Cybercriminals put stolen login data from large companies up for sale in late January. The data came from a number of the companies’ Asian data centers.
This was discovered by security specialist Resecurity in an investigation ongoing since September 2021. According to the investigation, several data center providers, cloud service providers and MSPs in Asia have been affected by a sustained cyber attack. The cybercriminals, originating from China and some other Asian countries, set out to steal login credentials and other sensitive data from (large) customers.
Bloomberg writes that the affected data center providers are Shanghai-based GDS Holdings and Singapore-based ST Telemedia Global Datacenters. Companies from which login credentials and data were allegedly stolen include Alibaba, Amazon, Apple, BMW, Goldman Sachs, Huawei, Microsoft and Walmart.
The attacks have a long evolution, Resecurity’s security experts discovered.
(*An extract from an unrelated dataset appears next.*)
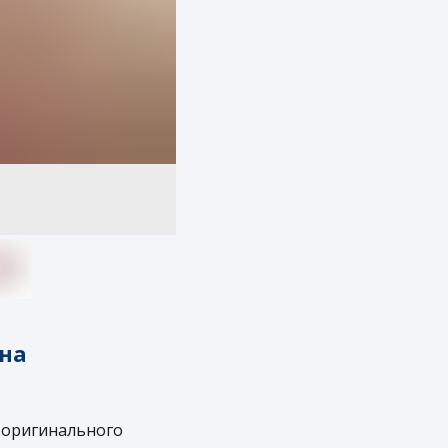
на
 оригинального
The first malicious cyber activities were spotted in September 2021. During this first attack, the cybercriminals managed to get their hands on a list of CCTV cameras, followed by login credentials of operational employees of the data centers themselves and employees of customers operating in the data centers. In addition, they got their hands on data about services purchased and equipment deployed. In addition, they showed interest is the availability of a “remote hands service (RHS) that allows customers to remotely manage their servers in the data center and troubleshoot problems before that.
In the second wave of attacks, carried out throughout 2022, the cybercriminals again managed to steal a customer database with more than a thousand records at a Singapore data center company. This attack, however, was detected and eventually repelled.
The third and, for now, final episode of this attack occurred recently. Investigators discovered that the cybercriminals put the stolen login credentials and other data of major customers of the affected data center companies up for sale on the dark web. More specifically, this involves the RAMP platform that is mostly used by Initial Access Brokers (IABs) and ransomware criminals.
The researchers say they cannot estimate the impact of this large-scale theft of login credentials and other data. By going public now about these attacks on the aforementioned data center providers, they hope to mitigate any impact, but also to create more awareness of this type of attack. Meanwhile, in addition to the affected companies, several CERTs of the affected countries have also been informed about the attack.